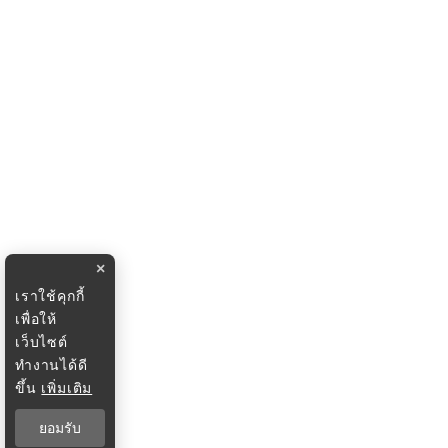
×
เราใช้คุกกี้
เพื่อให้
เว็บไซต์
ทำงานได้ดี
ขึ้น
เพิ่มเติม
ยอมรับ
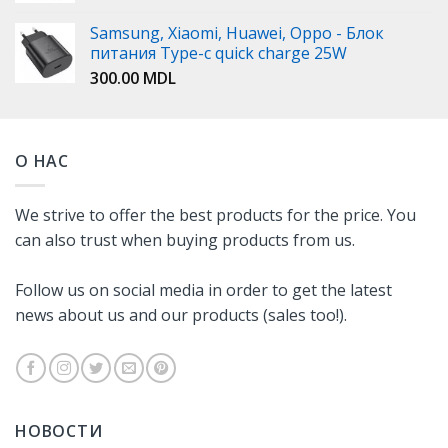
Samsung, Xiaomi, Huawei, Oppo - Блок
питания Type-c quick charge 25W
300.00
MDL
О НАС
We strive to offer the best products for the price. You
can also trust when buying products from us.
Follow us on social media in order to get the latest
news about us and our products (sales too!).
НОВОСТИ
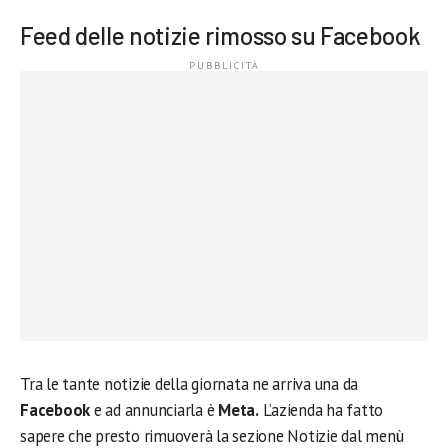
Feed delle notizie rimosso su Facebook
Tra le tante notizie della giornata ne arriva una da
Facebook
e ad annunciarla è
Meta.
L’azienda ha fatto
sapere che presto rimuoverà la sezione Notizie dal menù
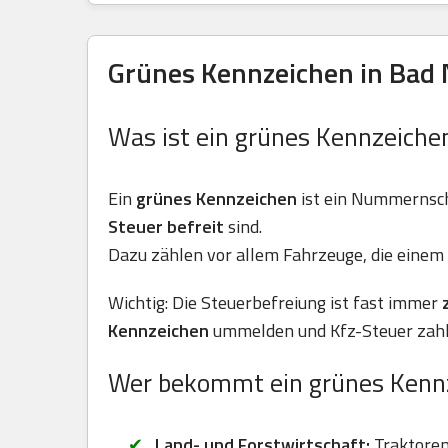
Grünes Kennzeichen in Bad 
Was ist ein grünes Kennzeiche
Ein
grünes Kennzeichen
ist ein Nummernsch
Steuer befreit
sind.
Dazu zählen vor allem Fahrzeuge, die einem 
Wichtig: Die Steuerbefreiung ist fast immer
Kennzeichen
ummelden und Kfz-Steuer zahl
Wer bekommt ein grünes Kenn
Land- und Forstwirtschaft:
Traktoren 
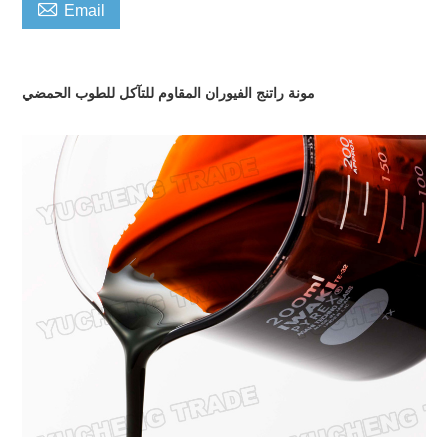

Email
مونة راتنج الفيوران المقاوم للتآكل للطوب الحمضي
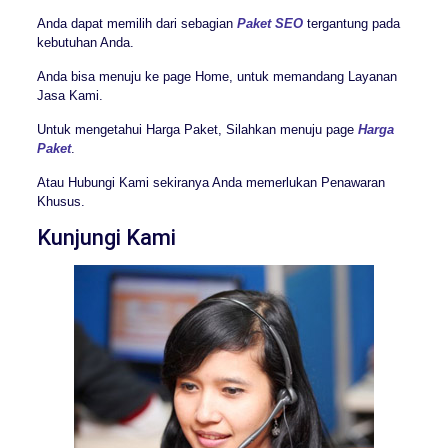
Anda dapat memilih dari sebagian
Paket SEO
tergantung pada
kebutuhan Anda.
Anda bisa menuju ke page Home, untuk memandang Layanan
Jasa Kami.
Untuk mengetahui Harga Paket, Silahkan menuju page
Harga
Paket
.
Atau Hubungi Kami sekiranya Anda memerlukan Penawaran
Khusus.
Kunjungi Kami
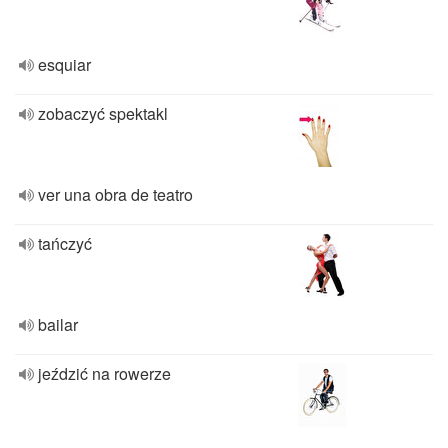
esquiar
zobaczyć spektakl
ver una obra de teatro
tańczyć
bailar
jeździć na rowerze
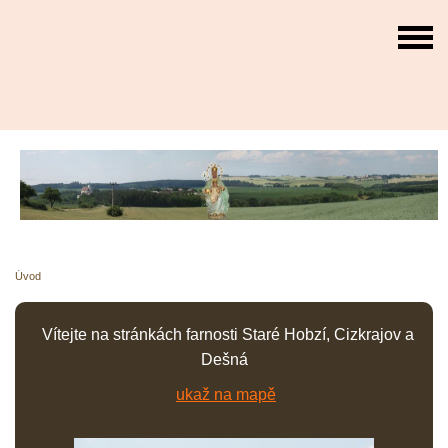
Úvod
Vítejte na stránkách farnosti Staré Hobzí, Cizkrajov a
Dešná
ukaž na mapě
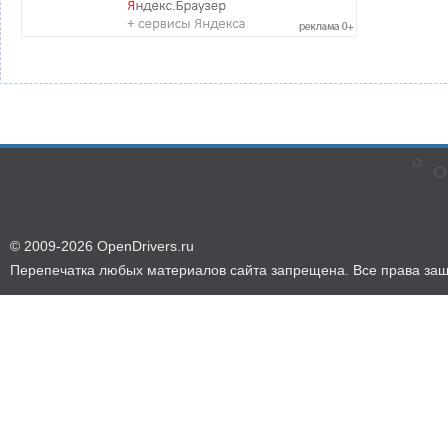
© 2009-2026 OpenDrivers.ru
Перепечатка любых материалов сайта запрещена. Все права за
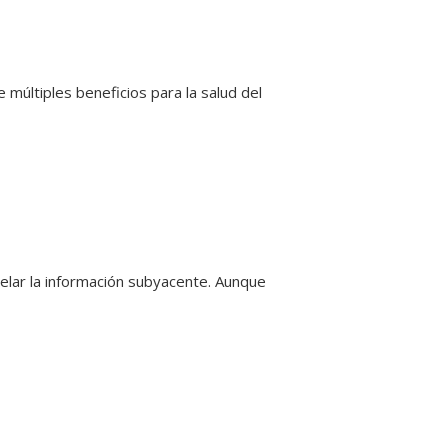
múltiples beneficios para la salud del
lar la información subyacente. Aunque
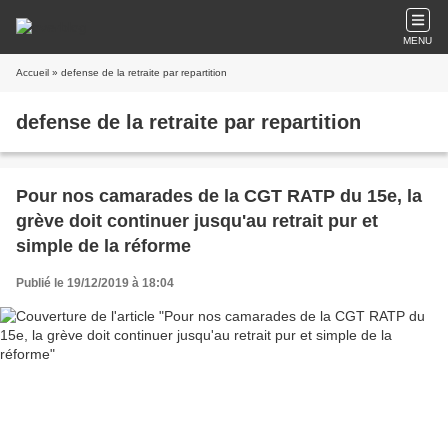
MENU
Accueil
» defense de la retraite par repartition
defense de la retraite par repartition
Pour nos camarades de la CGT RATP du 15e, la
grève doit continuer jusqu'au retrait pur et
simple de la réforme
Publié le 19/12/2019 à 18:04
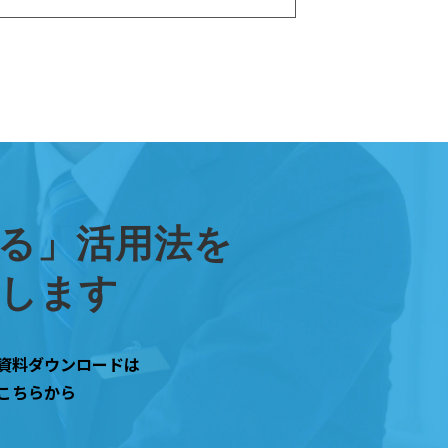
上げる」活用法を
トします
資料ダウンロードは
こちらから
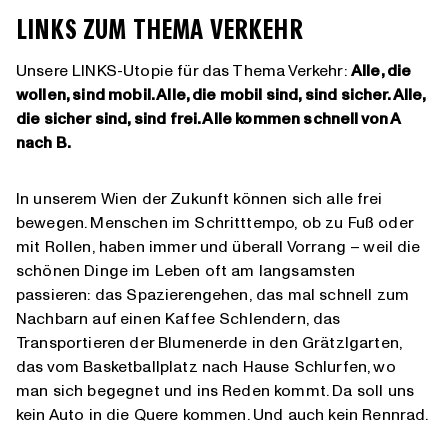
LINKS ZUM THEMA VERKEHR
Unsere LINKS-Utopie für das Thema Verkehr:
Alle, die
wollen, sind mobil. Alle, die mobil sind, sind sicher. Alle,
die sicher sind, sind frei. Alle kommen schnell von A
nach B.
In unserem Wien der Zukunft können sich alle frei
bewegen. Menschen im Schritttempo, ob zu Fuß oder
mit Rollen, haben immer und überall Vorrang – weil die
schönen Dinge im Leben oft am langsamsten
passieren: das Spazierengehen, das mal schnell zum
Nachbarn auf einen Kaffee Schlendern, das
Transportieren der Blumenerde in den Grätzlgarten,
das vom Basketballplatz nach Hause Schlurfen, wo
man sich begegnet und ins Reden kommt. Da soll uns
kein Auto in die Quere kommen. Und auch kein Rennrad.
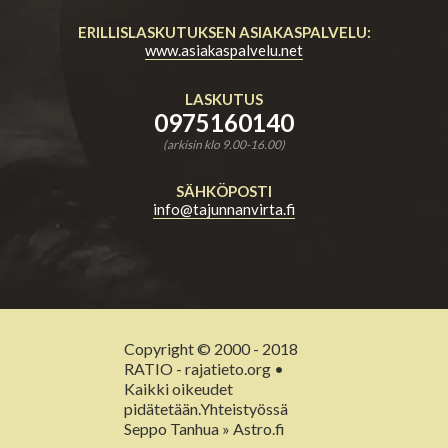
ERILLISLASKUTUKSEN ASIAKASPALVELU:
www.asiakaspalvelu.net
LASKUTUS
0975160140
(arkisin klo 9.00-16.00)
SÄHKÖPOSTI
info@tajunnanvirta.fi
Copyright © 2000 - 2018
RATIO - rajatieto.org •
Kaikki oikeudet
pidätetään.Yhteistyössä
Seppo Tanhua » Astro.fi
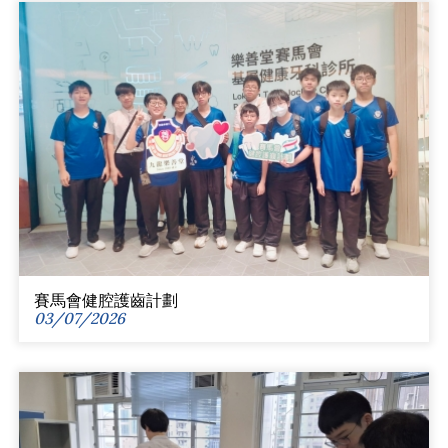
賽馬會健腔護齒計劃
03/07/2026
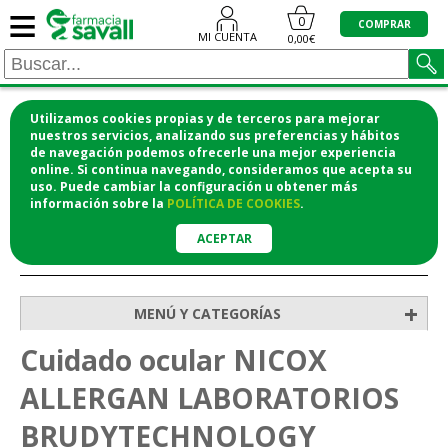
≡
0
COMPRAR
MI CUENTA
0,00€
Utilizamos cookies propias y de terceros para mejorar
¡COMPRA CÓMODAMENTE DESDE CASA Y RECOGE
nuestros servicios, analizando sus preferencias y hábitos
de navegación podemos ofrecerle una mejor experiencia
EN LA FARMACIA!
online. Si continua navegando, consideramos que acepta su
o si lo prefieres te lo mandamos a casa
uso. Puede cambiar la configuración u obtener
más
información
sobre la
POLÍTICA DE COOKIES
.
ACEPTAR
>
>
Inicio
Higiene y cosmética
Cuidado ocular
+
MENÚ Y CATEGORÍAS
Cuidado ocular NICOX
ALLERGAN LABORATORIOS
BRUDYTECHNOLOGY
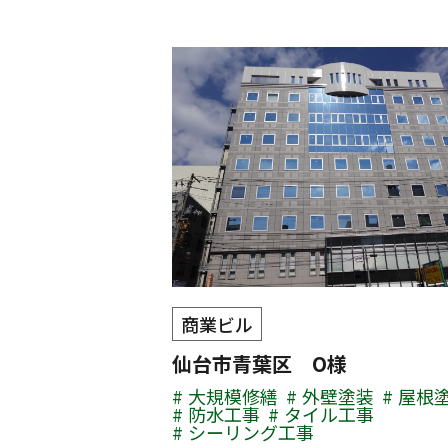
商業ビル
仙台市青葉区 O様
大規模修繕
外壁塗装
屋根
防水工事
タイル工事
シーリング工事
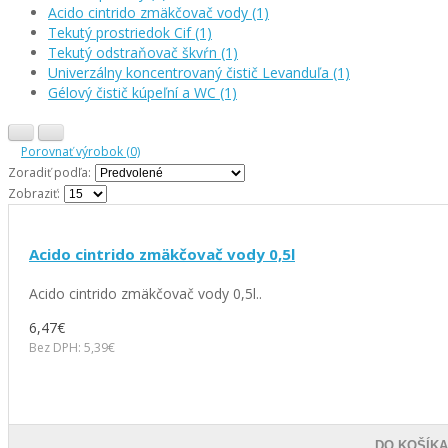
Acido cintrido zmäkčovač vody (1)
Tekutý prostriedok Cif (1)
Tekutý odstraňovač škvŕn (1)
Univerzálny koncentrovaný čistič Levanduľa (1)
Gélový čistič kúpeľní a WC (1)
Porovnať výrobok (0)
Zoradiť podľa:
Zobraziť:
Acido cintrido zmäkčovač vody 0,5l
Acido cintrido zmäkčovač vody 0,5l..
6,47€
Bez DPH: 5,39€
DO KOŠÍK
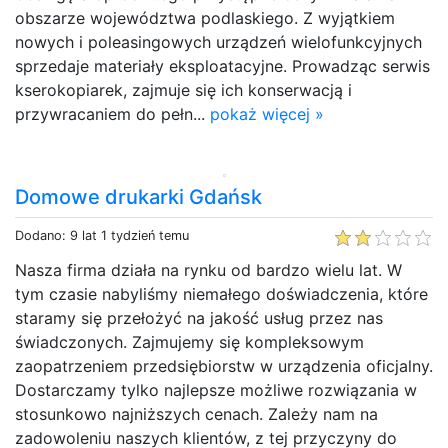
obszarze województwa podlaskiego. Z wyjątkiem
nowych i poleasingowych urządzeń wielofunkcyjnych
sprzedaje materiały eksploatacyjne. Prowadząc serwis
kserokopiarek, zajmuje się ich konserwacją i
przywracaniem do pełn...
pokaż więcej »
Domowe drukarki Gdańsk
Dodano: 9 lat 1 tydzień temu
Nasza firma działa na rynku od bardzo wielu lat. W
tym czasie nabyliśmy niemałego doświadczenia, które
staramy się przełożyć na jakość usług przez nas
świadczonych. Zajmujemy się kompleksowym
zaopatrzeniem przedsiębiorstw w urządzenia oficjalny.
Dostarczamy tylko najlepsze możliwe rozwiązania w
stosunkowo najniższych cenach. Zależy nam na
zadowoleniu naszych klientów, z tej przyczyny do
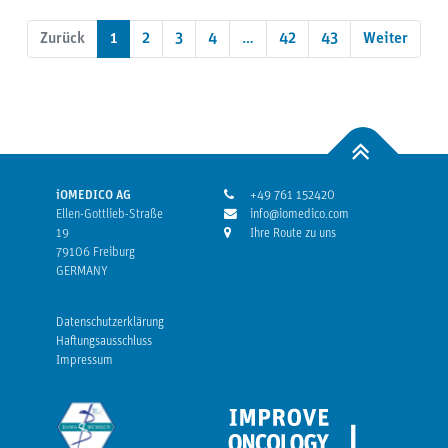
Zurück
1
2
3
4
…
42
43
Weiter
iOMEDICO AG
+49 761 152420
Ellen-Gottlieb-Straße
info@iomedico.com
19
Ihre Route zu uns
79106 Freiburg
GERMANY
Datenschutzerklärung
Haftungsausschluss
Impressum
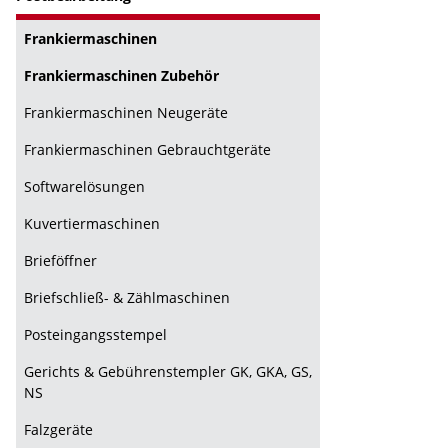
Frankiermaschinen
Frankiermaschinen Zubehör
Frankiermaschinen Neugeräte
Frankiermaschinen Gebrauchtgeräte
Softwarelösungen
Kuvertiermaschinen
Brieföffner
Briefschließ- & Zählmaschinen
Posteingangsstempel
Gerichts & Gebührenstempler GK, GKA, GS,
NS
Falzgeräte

Instructions to follow: The material above is to be transcribed exactly, with all pictures omitted.

Response box:
×
เราใช้คุกกี้
เพื่อให้
เว็บไซต์
ทำงานได้ดี
ขึ้น
เพิ่มเติม
ยอมรับ
Samsung, Xiaomi, Huawei, Oppo - Блок
питания Type-c quick charge 25W
300.00
MDL
О НАС
We strive to offer the best products for the price. You
can also trust when buying products from us.
Follow us on social media in order to get the latest
news about us and our products (sales too!).
НОВОСТИ
Feed delle notizie rimosso su Facebook
Tra le tante notizie della giornata ne arriva una da
Facebook
e ad annunciarla è
Meta.
L’azienda ha fatto
sapere che presto rimuoverà la sezione Notizie dal menù
Grünes Kennzeichen in Bad 
Was ist ein grünes Kennzeiche
Ein
grünes Kennzeichen
ist ein Nummernsch
Steuer befreit
sind.
Dazu zählen vor allem Fahrzeuge, die einem 
Wichtig: Die Steuerbefreiung ist fast immer
Kennzeichen
ummelden und Kfz-Steuer zahl
Wer bekommt ein grünes Kenn
Land- und Forstwirtschaft:
Traktoren 

Email
مونة راتنج الفيوران المقاوم للتآكل للطوب الحمضي
Anda dapat memilih dari sebagian
Paket SEO
tergantung pada
kebutuhan Anda.
Anda bisa menuju ke page Home, untuk memandang Layanan
Jasa Kami.
Untuk mengetahui Harga Paket, Silahkan menuju page
Harga
Paket
.
Atau Hubungi Kami sekiranya Anda memerlukan Penawaran
Khusus.
Kunjungi Kami
esquiar
zobaczyć spektakl
ver una obra de teatro
tańczyć
bailar
jeździć na rowerze
Úvod
Vítejte na stránkách farnosti Staré Hobzí, Cizkrajov a
Dešná
ukaž na mapě
© 2009-2026 OpenDrivers.ru
Перепечатка любых материалов сайта запрещена. Все права за
múltiples beneficios para la salud del
lar la información subyacente. Aunque
MENU
Accueil
» defense de la retraite par repartition
defense de la retraite par repartition
Pour nos camarades de la CGT RATP du 15e, la
grève doit continuer jusqu'au retrait pur et
simple de la réforme
Publié le 19/12/2019 à 18:04
上げる」活用法を
トします
資料ダウンロードは
こちらから
LINKS ZUM THEMA VERKEHR
Unsere LINKS-Utopie für das Thema Verkehr:
Alle, die
wollen, sind mobil. Alle, die mobil sind, sind sicher. Alle,
die sicher sind, sind frei. Alle kommen schnell von A
nach B.
In unserem Wien der Zukunft können sich alle frei
bewegen. Menschen im Schritttempo, ob zu Fuß oder
mit Rollen, haben immer und überall Vorrang – weil die
schönen Dinge im Leben oft am langsamsten
passieren: das Spazierengehen, das mal schnell zum
Nachbarn auf einen Kaffee Schlendern, das
Transportieren der Blumenerde in den Grätzlgarten,
das vom Basketballplatz nach Hause Schlurfen, wo
man sich begegnet und ins Reden kommt. Da soll uns
kein Auto in die Quere kommen. Und auch kein Rennrad.
ERILLISLASKUTUKSEN ASIAKASPALVELU:
www.asiakaspalvelu.net
LASKUTUS
0975160140
(arkisin klo 9.00-16.00)
SÄHKÖPOSTI
info@tajunnanvirta.fi
Copyright © 2000 - 2018
RATIO - rajatieto.org •
Kaikki oikeudet
pidätetään.Yhteistyössä
Seppo Tanhua » Astro.fi
賽馬會健腔護齒計劃
03/07/2026
≡
0
COMPRAR
MI CUENTA
0,00€
Utilizamos cookies propias y de terceros para mejorar
¡COMPRA CÓMODAMENTE DESDE CASA Y RECOGE
nuestros servicios, analizando sus preferencias y hábitos
de navegación podemos ofrecerle una mejor experiencia
EN LA FARMACIA!
online. Si continua navegando, consideramos que acepta su
o si lo prefieres te lo mandamos a casa
uso. Puede cambiar la configuración u obtener
más
información
sobre la
POLÍTICA DE COOKIES
.
ACEPTAR
>
>
Inicio
Higiene y cosmética
Cuidado ocular
+
MENÚ Y CATEGORÍAS
Cuidado ocular NICOX
ALLERGAN LABORATORIOS
BRUDYTECHNOLOGY
商業ビル
仙台市青葉区 O様
大規模修繕
外壁塗装
屋根
防水工事
タイル工事
シーリング工事
Acido cintrido zmäkčovač vody (1)
Tekutý prostriedok Cif (1)
Tekutý odstraňovač škvŕn (1)
Univerzálny koncentrovaný čistič Levanduľa (1)
Gélový čistič kúpeľní a WC (1)
Porovnať výrobok (0)
Zoradiť podľa:
Zobraziť:
Acido cintrido zmäkčovač vody 0,5l
Acido cintrido zmäkčovač vody 0,5l..
6,47€
Bez DPH: 5,39€
DO KOŠÍK
obszarze województwa podlaskiego. Z wyjątkiem
nowych i poleasingowych urządzeń wielofunkcyjnych
sprzedaje materiały eksploatacyjne. Prowadząc serwis
kserokopiarek, zajmuje się ich konserwacją i
przywracaniem do pełn...
pokaż więcej »
Domowe drukarki Gdańsk
Dodano: 9 lat 1 tydzień temu
Nasza firma działa na rynku od bardzo wielu lat. W
tym czasie nabyliśmy niemałego doświadczenia, które
staramy się przełożyć na jakość usług przez nas
świadczonych. Zajmujemy się kompleksowym
zaopatrzeniem przedsiębiorstw w urządzenia oficjalny.
Dostarczamy tylko najlepsze możliwe rozwiązania w
stosunkowo najniższych cenach. Zależy nam na
zadowoleniu naszych klientów, z tej przyczyny do
Zurück
1
2
3
4
…
42
43
Weiter
iOMEDICO AG
+49 761 152420
Ellen-Gottlieb-Straße
info@iomedico.com
19
Ihre Route zu uns
79106 Freiburg
GERMANY
Datenschutzerklärung
Haftungsausschluss
Impressum
Frankiermaschinen
Frankiermaschinen Zubehör
Frankiermaschinen Neugeräte
Frankiermaschinen Gebrauchtgeräte
Softwarelösungen
Kuvertiermaschinen
Brieföffner
Briefschließ- & Zählmaschinen
Posteingangsstempel
Gerichts & Gebührenstempler GK, GKA, GS,
NS
Falzgeräte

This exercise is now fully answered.